Но почему? Почему?
Чем я тебе не угодил?
Разве я был некрасив, несимпатичен? Слишком застенчив или невыносимо нагл? Ведь нет же! Разве я был глуп и бездарен? Нет! И цель в жизни я умел ставить, и достигать тоже. Достойно, собственными силами. Вот, пожалуйста: я академик РАН, директор НИИ, лауреат Госпремии, а также золотой медали Купера. Веду семинары в Геттингене и в Париже.
Эх, Аля моя бесценная! Какую замечательную, интересную, славную жизнь мы могли бы прожить вместе с тобой! Ты бы ездила со мной по всему миру, ты была бы хозяйкой моего дома. Ты, и никакая другая женщина, была бы матерью моих сыновей.
И ты не стала бы женой при муже, нет! Со мной ты бы написала диссертацию, и вторую, стала бы профессором. Или научным обозревателем в хорошей газете.
Какая получилась бы прекрасная пара!
А сейчас ты кто? Учительница в школе? Очень благородно, но как-то запоздало. Глупо. Сейчас ученики не те, да и учителя тоже. Не то что сорок лет назад. И ты это сама знаешь.
Кому и что ты хотела доказать?
И почему ты молчишь, не отвечаешь?
Полгода назад я овдовел. De mortuis aut bene, aut nihil[1]. Дети совсем большие.
Мне кажется, нам есть о чем поговорить.
Коля».
Аглая Сергеевна вытерла слезы.
Потом курсором выделила фразу насчет академика-лауреата и нажала delete.
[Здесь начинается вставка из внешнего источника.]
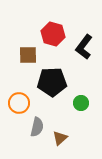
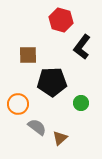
red hexagon: moved 8 px right, 14 px up
black L-shape: moved 2 px left
orange circle: moved 1 px left, 1 px down
gray semicircle: rotated 66 degrees counterclockwise
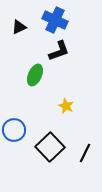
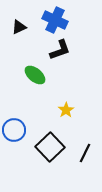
black L-shape: moved 1 px right, 1 px up
green ellipse: rotated 75 degrees counterclockwise
yellow star: moved 4 px down; rotated 14 degrees clockwise
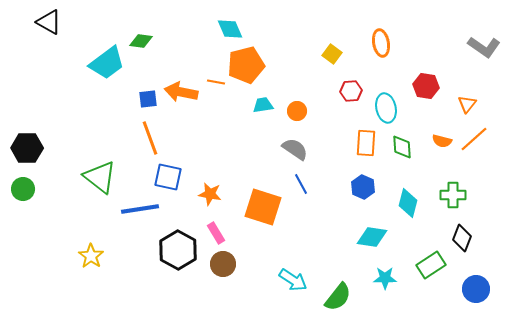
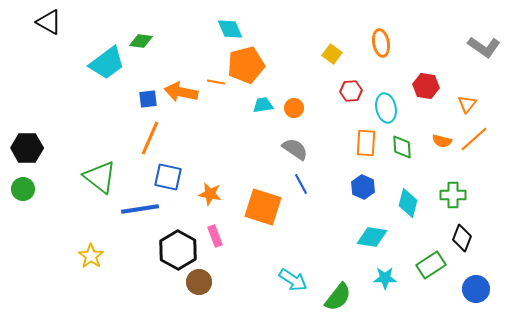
orange circle at (297, 111): moved 3 px left, 3 px up
orange line at (150, 138): rotated 44 degrees clockwise
pink rectangle at (216, 233): moved 1 px left, 3 px down; rotated 10 degrees clockwise
brown circle at (223, 264): moved 24 px left, 18 px down
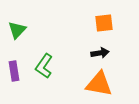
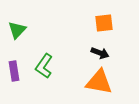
black arrow: rotated 30 degrees clockwise
orange triangle: moved 2 px up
Насчет «овдовел» – тоже убрала.
Потом вместо «Коля» написала «Павлик».
Потом сохранила.
Перечитала еще раз и отправила в папку с именем “nikogda”.
почти безнадежный случай
Какая жалость
Борис Петрович увидел в газете объявление: просили помочь больному ребенку. Таких объявлений он видел много, но не обращал внимания. А сейчас почему-то жалко стало малыша. Борис Петрович был человек небогатый, но пара тысяч у него бы нашлась. Возиться с банковским переводом не хотелось, он позвонил и спросил, можно ли приехать и отдать деньги в руки.
Квартира была бедная, заставленная коробками. Неподвижный мальчик в кроватке. Мама без мужа. И еще там была одна женщина. Представилась: соседка и подруга по несчастью.
Борис Петрович отдал конвертик и подошел к ребенку. Ребенок был изможденный, весь белый, глаза мутные. И такая страшная, нестерпимая жалость вдруг охватила Бориса Петровича, что он положил руку ребенку на грудь, а тот посмотрел на него, поднял голову, сам сел в кроватке и весело позвал маму.
– Как это вы, как это вы? – повторяла она, не веря чуду.
– Не знаю, – смутился Борис Петрович. – Просто жалко стало.
– Может, моего тоже пожалеете? – сказала подруга по несчастью. – Мы тут рядом, на седьмом этаже.
– Пойдемте, – сказал Борис Петрович.
Потом эти две женщины – Алла и Наташа – все организовали. Взяли на себя материальные дела и вопросы. Потому что с работы ему, конечно, пришлось уйти. Жена от него тоже ушла и сына забрала.
Но ему было некогда страдать и писать ей письма.
Принимал он у себя дома. Восемь человек в день, не больше. Но зато каждый день, без выходных. Пробовали по десять, но оказалось, что девятого и десятого он уже не может как следует пожалеть.
Потом очередь стала уменьшаться.
На четверг было записано всего четыре человека.
Троих он пропустил до обеда. Потом съел окрошку на кефире и кусок вареной курицы. Вернулся из кухни в кабинет и пригласил ожидавшую в другой комнате семью – маму, папу и ребенка.
Ребенок был почти безнадежный: какой-то редчайший синдром. Родители рассказывали подробности, перебивая друг друга. Борис Петрович погладил ребенка по голове и вдруг понял, что не жалеет его. Вообще ни капельки. Первый раз за все эти годы.
– Минутку, – сказал Борис Петрович и вышел в ванную.